Summary and Setup

OpenRefine is a powerful free, open source tool for working with messy data: cleaning it; transforming it from one format into another; and extending it with web services and external data. This lesson was especially developed for researchers in the humanities who want to learn how to improve the quality of their research data. It is designed for participants with no pevious experience.

OpenRefine is a powerful, free, open source tool for working with messy data: cleaning it, transforming it from one format into another, and extending it with web services and external data.

In scientific research, data is rarely perfect. Information is often collected from many different sources, such as archives, museums, or fieldwork, and combined into a single dataset. This can lead to a variety of problems: names spelled in different ways, missing or inconsistent values, dates in different formats, or duplicate entries. Sometimes data is entered manually, which can introduce typos or errors. Other times, data comes from automated exports or digitization projects, which may not follow a consistent structure. As a result, researchers often face the challenge of working with data that is not ready for analysis.

Before you can draw meaningful conclusions from your data, it is essential to clean and organize it. This process helps ensure that your analysis is accurate and reliable. OpenRefine is designed to make this step easier, even for those with no technical background. With OpenRefine, you can quickly identify and fix errors, standardize formats, and prepare your data for further research.

This lesson was especially developed for researchers in the humanities who want to learn how to improve the quality of their research data. It is designed for participants with no previous experience.

Learning objectives


By the end of this lesson, you will be able to:

  • start a new OpenRefine project and import data
  • work with a subset of your data with the help of facets and filters
  • correct errors and reduce variations in your data through facets and clustering
  • transform your data for future analysis
  • use undo and redo actions of your cleaning steps
  • enrich your data with the help of reconciliation service
  • save and export cleaned data as well as data cleaning steps

Getting started


To follow this lesson, you must have OpenRefine installed on your computer and download a data file.

Prerequisite

Dataset

The dataset used in this lesson is a subset of the Metropolitan Museum of Art’s Open Access Initiative dataset with information about the objects in the Metropolitan Museum of Art (e.g. title, culture, artist biography). It has been reduced in the number of columns and intentionally ‘messed up’ a little bit.

Download the csv data file to your Computer.

Prerequisite

Software Setup

For this lesson you will need OpenRefine and a web browser. Note: OpenRefine is a Java program that runs on your machine (not in the cloud). It runs inside your browser, but no web connection is needed.

  1. Check that you have Firefox, Edge, Opera or Chrome, Chromium, Safari browsers installed and set as your default browser. OpenRefine runs in your default browser. It will not run correctly in Internet Explorer. Sometimes it even has some issues with Firefox.
  2. Download the software from openrefine.org/download and check below for further instructions depending on your operating system

Getting help

If you encounter problems installing or running OpenRefine, a good source of support is the OpenRefine mailing list and user forum. Include your operating system when searching to find the most relevant answers for your issue, such as threads related to Windows, macOS, or Linux.

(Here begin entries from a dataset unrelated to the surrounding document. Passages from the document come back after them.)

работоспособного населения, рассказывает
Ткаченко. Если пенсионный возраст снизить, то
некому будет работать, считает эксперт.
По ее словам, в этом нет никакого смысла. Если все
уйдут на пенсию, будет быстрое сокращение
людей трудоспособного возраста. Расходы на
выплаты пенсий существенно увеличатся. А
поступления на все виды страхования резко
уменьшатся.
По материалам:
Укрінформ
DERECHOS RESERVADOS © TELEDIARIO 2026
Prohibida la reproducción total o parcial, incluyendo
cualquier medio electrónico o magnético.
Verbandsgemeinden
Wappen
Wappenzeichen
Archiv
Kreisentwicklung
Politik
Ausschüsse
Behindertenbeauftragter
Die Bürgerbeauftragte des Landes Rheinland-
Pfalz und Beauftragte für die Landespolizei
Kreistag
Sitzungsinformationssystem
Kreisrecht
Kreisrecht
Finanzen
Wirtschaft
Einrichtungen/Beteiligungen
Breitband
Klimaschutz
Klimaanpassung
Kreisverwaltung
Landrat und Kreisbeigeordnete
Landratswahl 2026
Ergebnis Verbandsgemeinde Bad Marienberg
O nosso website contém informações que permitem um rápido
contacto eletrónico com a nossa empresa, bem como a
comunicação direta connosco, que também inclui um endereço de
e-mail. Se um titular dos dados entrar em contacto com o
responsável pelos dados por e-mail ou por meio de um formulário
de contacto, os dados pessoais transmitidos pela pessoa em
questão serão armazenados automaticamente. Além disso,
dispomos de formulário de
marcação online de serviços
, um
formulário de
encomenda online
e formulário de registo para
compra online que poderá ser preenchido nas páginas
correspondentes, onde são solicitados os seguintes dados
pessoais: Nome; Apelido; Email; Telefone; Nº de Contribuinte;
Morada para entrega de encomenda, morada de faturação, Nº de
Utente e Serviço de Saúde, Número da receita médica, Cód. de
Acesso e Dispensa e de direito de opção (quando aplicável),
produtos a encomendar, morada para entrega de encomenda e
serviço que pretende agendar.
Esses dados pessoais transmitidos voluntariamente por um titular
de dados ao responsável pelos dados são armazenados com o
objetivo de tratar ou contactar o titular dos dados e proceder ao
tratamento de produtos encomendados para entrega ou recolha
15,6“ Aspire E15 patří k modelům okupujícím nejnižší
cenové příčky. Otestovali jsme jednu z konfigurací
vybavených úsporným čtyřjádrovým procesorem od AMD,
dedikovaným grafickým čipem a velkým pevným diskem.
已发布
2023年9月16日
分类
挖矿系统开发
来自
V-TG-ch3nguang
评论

You may also want to check the Stack Overflow OpenRefine tag.

If you want to know more details about installation, upgrades and configuration the installing manual of OpenRefine is a good resource.

Exiting OpenRefine

To exit OpenRefine, close all the browser tabs or windows, then navigate to the command line window. To close this window and ensure OpenRefine exits properly, hold down [control] and press [c] on your keyboard. This will save all changes to your projects.